Recorded data
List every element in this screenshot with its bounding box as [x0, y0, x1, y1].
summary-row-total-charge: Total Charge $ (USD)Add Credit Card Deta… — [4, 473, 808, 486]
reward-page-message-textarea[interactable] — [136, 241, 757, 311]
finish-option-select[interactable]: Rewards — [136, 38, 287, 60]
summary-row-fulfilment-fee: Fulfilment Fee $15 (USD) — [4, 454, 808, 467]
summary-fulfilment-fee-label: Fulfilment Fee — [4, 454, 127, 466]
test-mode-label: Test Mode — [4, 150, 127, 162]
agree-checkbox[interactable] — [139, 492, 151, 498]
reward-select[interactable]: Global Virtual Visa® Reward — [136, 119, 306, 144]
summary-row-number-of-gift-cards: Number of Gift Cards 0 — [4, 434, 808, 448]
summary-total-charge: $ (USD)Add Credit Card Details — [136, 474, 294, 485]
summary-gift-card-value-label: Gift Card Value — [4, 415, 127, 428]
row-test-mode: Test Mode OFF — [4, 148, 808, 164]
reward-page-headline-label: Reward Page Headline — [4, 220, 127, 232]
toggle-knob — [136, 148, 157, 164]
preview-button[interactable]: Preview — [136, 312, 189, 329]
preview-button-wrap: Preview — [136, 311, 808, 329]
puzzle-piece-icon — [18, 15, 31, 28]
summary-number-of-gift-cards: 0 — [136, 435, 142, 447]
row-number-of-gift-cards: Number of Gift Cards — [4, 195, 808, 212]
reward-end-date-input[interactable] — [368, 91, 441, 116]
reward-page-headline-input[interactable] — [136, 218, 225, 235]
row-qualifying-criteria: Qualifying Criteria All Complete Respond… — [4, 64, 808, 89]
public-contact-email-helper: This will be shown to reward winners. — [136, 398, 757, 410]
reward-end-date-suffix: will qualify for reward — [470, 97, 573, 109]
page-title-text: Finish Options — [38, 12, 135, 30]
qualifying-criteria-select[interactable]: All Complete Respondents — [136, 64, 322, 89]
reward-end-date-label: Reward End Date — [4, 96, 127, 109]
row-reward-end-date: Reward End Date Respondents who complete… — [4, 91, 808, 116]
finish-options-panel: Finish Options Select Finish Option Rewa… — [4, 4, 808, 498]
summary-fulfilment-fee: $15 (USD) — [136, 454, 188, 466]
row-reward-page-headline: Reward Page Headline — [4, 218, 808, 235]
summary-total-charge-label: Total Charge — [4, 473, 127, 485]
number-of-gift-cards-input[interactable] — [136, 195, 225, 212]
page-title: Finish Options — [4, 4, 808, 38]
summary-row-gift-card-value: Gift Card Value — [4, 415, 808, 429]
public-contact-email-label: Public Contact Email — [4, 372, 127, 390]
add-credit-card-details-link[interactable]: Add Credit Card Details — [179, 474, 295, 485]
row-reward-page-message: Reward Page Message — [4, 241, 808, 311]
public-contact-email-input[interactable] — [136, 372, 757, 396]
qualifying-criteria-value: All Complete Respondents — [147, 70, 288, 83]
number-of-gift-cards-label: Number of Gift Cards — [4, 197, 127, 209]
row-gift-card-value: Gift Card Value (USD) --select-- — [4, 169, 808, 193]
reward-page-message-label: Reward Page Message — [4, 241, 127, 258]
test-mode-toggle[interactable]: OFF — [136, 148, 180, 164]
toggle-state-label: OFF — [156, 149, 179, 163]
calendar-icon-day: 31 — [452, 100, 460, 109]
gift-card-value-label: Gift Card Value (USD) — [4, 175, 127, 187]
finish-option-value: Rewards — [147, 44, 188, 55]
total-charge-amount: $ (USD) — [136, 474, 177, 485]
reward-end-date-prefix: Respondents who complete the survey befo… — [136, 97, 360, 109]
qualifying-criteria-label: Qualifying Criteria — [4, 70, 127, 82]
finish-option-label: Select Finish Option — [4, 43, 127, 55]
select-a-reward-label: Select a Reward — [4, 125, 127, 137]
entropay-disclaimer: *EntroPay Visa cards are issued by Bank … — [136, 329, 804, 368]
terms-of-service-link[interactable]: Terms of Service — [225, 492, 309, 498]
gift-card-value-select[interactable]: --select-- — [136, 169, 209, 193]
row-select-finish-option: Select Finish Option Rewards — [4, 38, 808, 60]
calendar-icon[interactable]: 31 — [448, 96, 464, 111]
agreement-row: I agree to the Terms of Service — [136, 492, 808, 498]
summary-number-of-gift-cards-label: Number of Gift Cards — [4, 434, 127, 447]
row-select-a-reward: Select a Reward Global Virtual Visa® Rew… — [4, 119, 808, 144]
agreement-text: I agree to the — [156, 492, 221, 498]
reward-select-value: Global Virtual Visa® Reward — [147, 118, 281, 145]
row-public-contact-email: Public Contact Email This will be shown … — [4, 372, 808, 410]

* **Exercise requirements**
Put down all the data once more, exactly as it appears above.

* **Solution to this problem**
List every element in this screenshot with its bounding box as [x0, y0, x1, y1].
summary-row-total-charge: Total Charge $ (USD)Add Credit Card Deta… — [4, 473, 808, 486]
reward-page-message-textarea[interactable] — [136, 241, 757, 311]
finish-option-select[interactable]: Rewards — [136, 38, 287, 60]
summary-row-fulfilment-fee: Fulfilment Fee $15 (USD) — [4, 454, 808, 467]
summary-fulfilment-fee-label: Fulfilment Fee — [4, 454, 127, 466]
test-mode-label: Test Mode — [4, 150, 127, 162]
agree-checkbox[interactable] — [139, 492, 151, 498]
reward-select[interactable]: Global Virtual Visa® Reward — [136, 119, 306, 144]
summary-row-number-of-gift-cards: Number of Gift Cards 0 — [4, 434, 808, 448]
summary-total-charge: $ (USD)Add Credit Card Details — [136, 474, 294, 485]
summary-gift-card-value-label: Gift Card Value — [4, 415, 127, 428]
row-test-mode: Test Mode OFF — [4, 148, 808, 164]
reward-page-headline-label: Reward Page Headline — [4, 220, 127, 232]
toggle-knob — [136, 148, 157, 164]
preview-button[interactable]: Preview — [136, 312, 189, 329]
preview-button-wrap: Preview — [136, 311, 808, 329]
puzzle-piece-icon — [18, 15, 31, 28]
summary-number-of-gift-cards: 0 — [136, 435, 142, 447]
row-number-of-gift-cards: Number of Gift Cards — [4, 195, 808, 212]
reward-end-date-input[interactable] — [368, 91, 441, 116]
reward-page-headline-input[interactable] — [136, 218, 225, 235]
row-qualifying-criteria: Qualifying Criteria All Complete Respond… — [4, 64, 808, 89]
public-contact-email-helper: This will be shown to reward winners. — [136, 398, 757, 410]
reward-end-date-suffix: will qualify for reward — [470, 97, 573, 109]
page-title-text: Finish Options — [38, 12, 135, 30]
qualifying-criteria-select[interactable]: All Complete Respondents — [136, 64, 322, 89]
reward-end-date-label: Reward End Date — [4, 96, 127, 109]
row-reward-end-date: Reward End Date Respondents who complete… — [4, 91, 808, 116]
finish-options-panel: Finish Options Select Finish Option Rewa… — [4, 4, 808, 498]
summary-fulfilment-fee: $15 (USD) — [136, 454, 188, 466]
row-reward-page-headline: Reward Page Headline — [4, 218, 808, 235]
summary-total-charge-label: Total Charge — [4, 473, 127, 485]
number-of-gift-cards-input[interactable] — [136, 195, 225, 212]
page-title: Finish Options — [4, 4, 808, 38]
summary-row-gift-card-value: Gift Card Value — [4, 415, 808, 429]
public-contact-email-label: Public Contact Email — [4, 372, 127, 390]
add-credit-card-details-link[interactable]: Add Credit Card Details — [179, 474, 295, 485]
row-reward-page-message: Reward Page Message — [4, 241, 808, 311]
public-contact-email-input[interactable] — [136, 372, 757, 396]
qualifying-criteria-value: All Complete Respondents — [147, 70, 288, 83]
number-of-gift-cards-label: Number of Gift Cards — [4, 197, 127, 209]
row-gift-card-value: Gift Card Value (USD) --select-- — [4, 169, 808, 193]
reward-page-message-label: Reward Page Message — [4, 241, 127, 258]
test-mode-toggle[interactable]: OFF — [136, 148, 180, 164]
toggle-state-label: OFF — [156, 149, 179, 163]
calendar-icon-day: 31 — [452, 100, 460, 109]
gift-card-value-label: Gift Card Value (USD) — [4, 175, 127, 187]
finish-option-value: Rewards — [147, 44, 188, 55]
total-charge-amount: $ (USD) — [136, 474, 177, 485]
reward-end-date-prefix: Respondents who complete the survey befo… — [136, 97, 360, 109]
qualifying-criteria-label: Qualifying Criteria — [4, 70, 127, 82]
finish-option-label: Select Finish Option — [4, 43, 127, 55]
select-a-reward-label: Select a Reward — [4, 125, 127, 137]
entropay-disclaimer: *EntroPay Visa cards are issued by Bank … — [136, 329, 804, 368]
terms-of-service-link[interactable]: Terms of Service — [225, 492, 309, 498]
gift-card-value-select[interactable]: --select-- — [136, 169, 209, 193]
row-select-finish-option: Select Finish Option Rewards — [4, 38, 808, 60]
calendar-icon[interactable]: 31 — [448, 96, 464, 111]
agreement-row: I agree to the Terms of Service — [136, 492, 808, 498]
summary-number-of-gift-cards-label: Number of Gift Cards — [4, 434, 127, 447]
row-select-a-reward: Select a Reward Global Virtual Visa® Rew… — [4, 119, 808, 144]
agreement-text: I agree to the — [156, 492, 221, 498]
reward-select-value: Global Virtual Visa® Reward — [147, 118, 281, 145]
row-public-contact-email: Public Contact Email This will be shown … — [4, 372, 808, 410]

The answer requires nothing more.